Según las encuestas, la mayor parte de la población gay de China se casa con mujeres para guardar las apariencias y se acuesta con ellas, por lo que además de los hombres también hay una gran proporción de mujeres en riesgo de infectarse. Las autoridades sanitarias del país han anunciado que lanzarán campañas específicas sobre VIH para la comunidad gay.
“Cuando hablas sobre el tema con la gente joven, con chicos que van a la Universidad, reconocen que se esconden para tener sexo con otros chicos y que tienen tanto miedo a ser pillados que tratan de acabar lo antes posible. En esas situaciones es muy difícil convencerles para que se pongan un preservativo” (aunque el uso de éste no es completamente efectivo), explica en el diario británico el experto de la ONU.
Necesidad de actuar ya
Se estima que unas 700 mil personas vivían con VIH en China en 2007 –últimos datos disponibles–, una prevalencia de la enfermedad baja si se tiene en cuenta el número de habitantes del país, que ronda los mil 300 millones de personas.
Sin embargo, desde ONUSIDA advierten de que el virus está avanzando y la organización calcula que, si no se ponen remedios, podría afectar a 10 millones de ciudadanos en 2010.
De momento, la epidemia ha estado concentrada en colectivos como los usuarios de drogas por vía intravenosa o los “trabajadores” sexuales.

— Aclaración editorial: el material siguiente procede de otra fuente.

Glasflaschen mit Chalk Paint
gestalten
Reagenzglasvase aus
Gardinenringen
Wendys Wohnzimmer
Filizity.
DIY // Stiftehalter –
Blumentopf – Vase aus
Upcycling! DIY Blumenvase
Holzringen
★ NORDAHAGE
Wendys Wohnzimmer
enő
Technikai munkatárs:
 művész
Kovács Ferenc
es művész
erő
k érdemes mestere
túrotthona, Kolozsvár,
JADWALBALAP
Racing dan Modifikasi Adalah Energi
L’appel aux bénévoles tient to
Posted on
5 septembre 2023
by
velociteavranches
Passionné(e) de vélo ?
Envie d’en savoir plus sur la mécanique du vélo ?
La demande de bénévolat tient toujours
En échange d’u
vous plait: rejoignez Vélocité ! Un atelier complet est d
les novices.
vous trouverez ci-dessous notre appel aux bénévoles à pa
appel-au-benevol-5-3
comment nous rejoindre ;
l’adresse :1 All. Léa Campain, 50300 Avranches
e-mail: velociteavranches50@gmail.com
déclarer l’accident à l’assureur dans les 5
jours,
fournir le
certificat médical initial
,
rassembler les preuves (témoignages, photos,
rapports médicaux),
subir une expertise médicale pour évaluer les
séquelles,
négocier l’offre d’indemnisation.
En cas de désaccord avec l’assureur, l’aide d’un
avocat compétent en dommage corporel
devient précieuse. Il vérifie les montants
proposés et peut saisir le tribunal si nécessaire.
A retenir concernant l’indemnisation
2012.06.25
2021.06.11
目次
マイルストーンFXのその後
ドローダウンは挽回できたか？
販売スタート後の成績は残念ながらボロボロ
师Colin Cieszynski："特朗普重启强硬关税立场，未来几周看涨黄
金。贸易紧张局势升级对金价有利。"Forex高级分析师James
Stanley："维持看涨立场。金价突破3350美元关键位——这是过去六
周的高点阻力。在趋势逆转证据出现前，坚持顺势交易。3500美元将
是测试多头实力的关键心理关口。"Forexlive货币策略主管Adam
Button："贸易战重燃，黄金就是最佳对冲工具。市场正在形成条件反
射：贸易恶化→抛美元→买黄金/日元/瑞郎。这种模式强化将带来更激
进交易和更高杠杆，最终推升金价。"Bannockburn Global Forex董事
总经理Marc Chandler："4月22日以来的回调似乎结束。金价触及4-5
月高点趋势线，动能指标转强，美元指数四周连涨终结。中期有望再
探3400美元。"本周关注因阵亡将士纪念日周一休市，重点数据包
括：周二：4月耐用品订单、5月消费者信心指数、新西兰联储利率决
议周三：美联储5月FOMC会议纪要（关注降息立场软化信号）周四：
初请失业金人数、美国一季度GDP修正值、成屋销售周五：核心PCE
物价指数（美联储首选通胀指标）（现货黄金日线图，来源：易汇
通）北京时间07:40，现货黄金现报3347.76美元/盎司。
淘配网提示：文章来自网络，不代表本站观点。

Más recientemente en la comunidad gay, pero los expertos empiezan a ver signos claros de que está saltando a la población en general.
“El VIH se propaga rápido en un país donde la información sobre el SIDA ha sido nula hasta hace pocos años, y donde el desconocimiento sobre la misma todavía está presente”, ha reconocido un portavoz del ministro de Salud de China.